Identifikasi penantang politik alternatif yang kredibel untuk Dinasti Duterte.

Sejak 2016, Duterte tetap menjadi kekuatan dominan dalam politik Filipina. Kelemahan oposisi terlihat jelas pada kinerja beberapa pemimpinnya dalam survei elektoral. Wakil Presiden saat ini Leni Robreado tertinggal di belakang politisi lain yang dulunya adalah mantan sekutu Duterte, terutama petinju yang menjadi politisi Manny Pacquiao yang diakui secara global. Walikota Manila saat ini, Isko Moreno, juga sangat disukai dalam pemungutan suara awal sebagai alternatif untuk Duterte mengingat rekam jejaknya tentang pemerintahan lokal yang baik di ibu kota negara itu. Terakhir, putra dan senama mantan diktator negara itu Ferdinand Marcos juga mencalonkan diri. Bongbong Marcos menempati urutan kedua setelah Sara Duterte dalam survei, meskipun banyak yang masih percaya bahwa aliansi antara dua penerus dinasti ini tetap kuat.

Jelaskan bagaimana Sara Duterte dapat mengelola hubungan Filipina dengan Amerika Serikat. Jika dia naik ke kursi kepresidenan, bagaimana Manila akan mengkalibrasi ulang hubungan dengan Washington?

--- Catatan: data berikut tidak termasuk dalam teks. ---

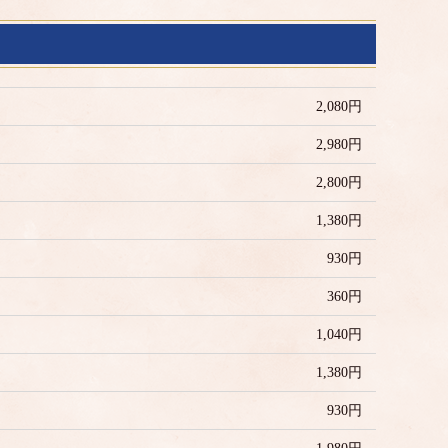
2,080円
2,980円
2,800円
1,380円
930円
360円
1,040円
1,380円
930円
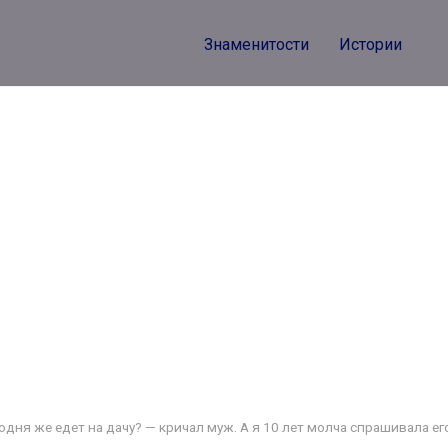
Знаменитости
Истории
одня же едет на дачу? — кричал муж. А я 10 лет молча спрашивала ег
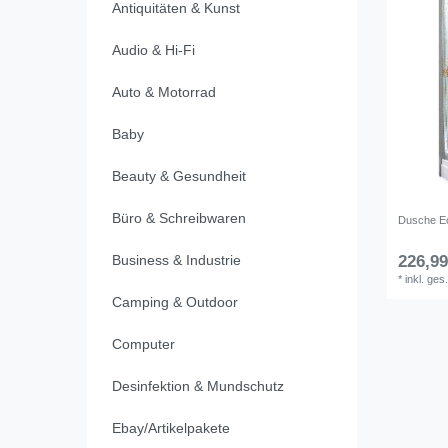
Antiquitäten & Kunst
Audio & Hi-Fi
Auto & Motorrad
Baby
Beauty & Gesundheit
Büro & Schreibwaren
Dusche Ec
Business & Industrie
226,99
*
inkl. ges
Camping & Outdoor
Computer
Desinfektion & Mundschutz
Ebay/Artikelpakete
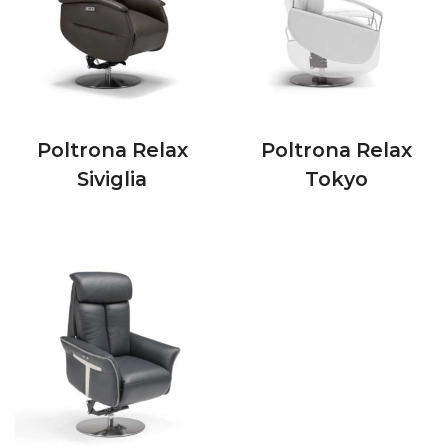
Poltrona Relax
Poltrona Relax
Siviglia
Tokyo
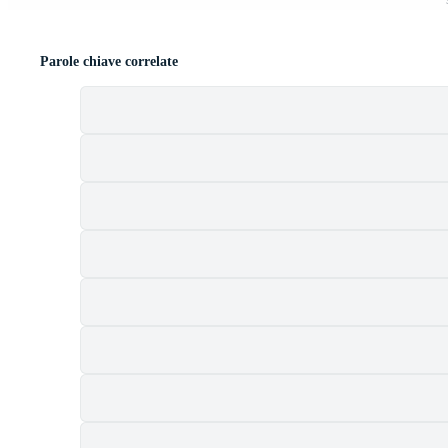
Parole chiave correlate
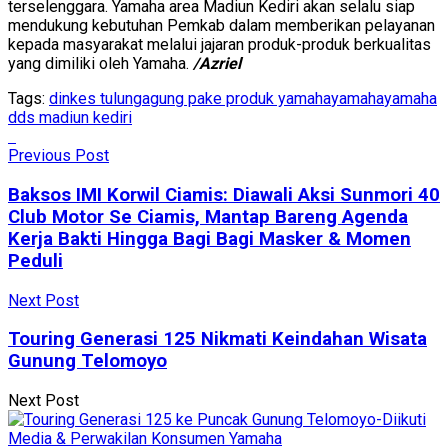
terselenggara. Yamaha area Madiun Kediri akan selalu siap
mendukung kebutuhan Pemkab dalam memberikan pelayanan
kepada masyarakat melalui jajaran produk-produk berkualitas
yang dimiliki oleh Yamaha.
/Azriel
Tags:
dinkes tulungagung pake produk yamaha
yamaha
yamaha
dds madiun kediri
Previous Post
Baksos IMI Korwil Ciamis: Diawali Aksi Sunmori 40
Club Motor Se Ciamis, Mantap Bareng Agenda
Kerja Bakti Hingga Bagi Bagi Masker & Momen
Peduli
Next Post
Touring Generasi 125 Nikmati Keindahan Wisata
Gunung Telomoyo
Next Post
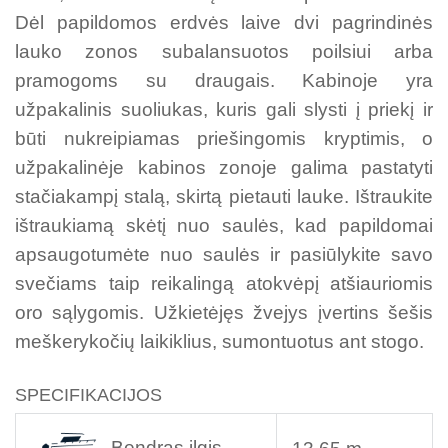
Dėl papildomos erdvės laive dvi pagrindinės
lauko zonos subalansuotos poilsiui arba
pramogoms su draugais. Kabinoje yra
užpakalinis suoliukas, kuris gali slysti į priekį ir
būti nukreipiamas priešingomis kryptimis, o
užpakalinėje kabinos zonoje galima pastatyti
stačiakampį stalą, skirtą pietauti lauke. Ištraukite
ištraukiamą skėtį nuo saulės, kad papildomai
apsaugotumėte nuo saulės ir pasiūlykite savo
svečiams taip reikalingą atokvėpį atšiauriomis
oro sąlygomis. Užkietėjęs žvejys įvertins šešis
meškerykočių laikiklius, sumontuotus ant stogo.
SPECIFIKACIJOS
Bendras ilgis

Hubungan Filipina dengan AS secara bertahap membaik tahun ini dengan kunjungan Menteri Pertahanan Lloyd Austin ke Manila dan fakta bahwa Duterte telah berkomitmen untuk tidak membatalkan Perjanjian Pasukan Kunjungan negara itu dengan AS. Namun, banyak yang masih khawatir bahwa Presiden Duterte mungkin membahayakan aliansi tersebut. selama sisa masa jabatannya. Sara Duterte dilihat oleh banyak orang sebagai kesempatan untuk “memulai kembali” aliansi Filipina-AS karena dia kemungkinan akan mengartikulasikan kebijakan yang berbeda dari ayahnya untuk berjaga-jaga jika dia menjadi presiden. Mengingat dia tidak terlibat dalam pemerintahan ayahnya, dia tidak memiliki dampak negatif dari retorika kebijakan anti-AS ayahnya. Namun, ia masih harus menyeimbangkan kebijakan baru AS dengan kebijakan China akomodasionis ayahnya mengingat Sara juga telah membina hubungan baik dengan China.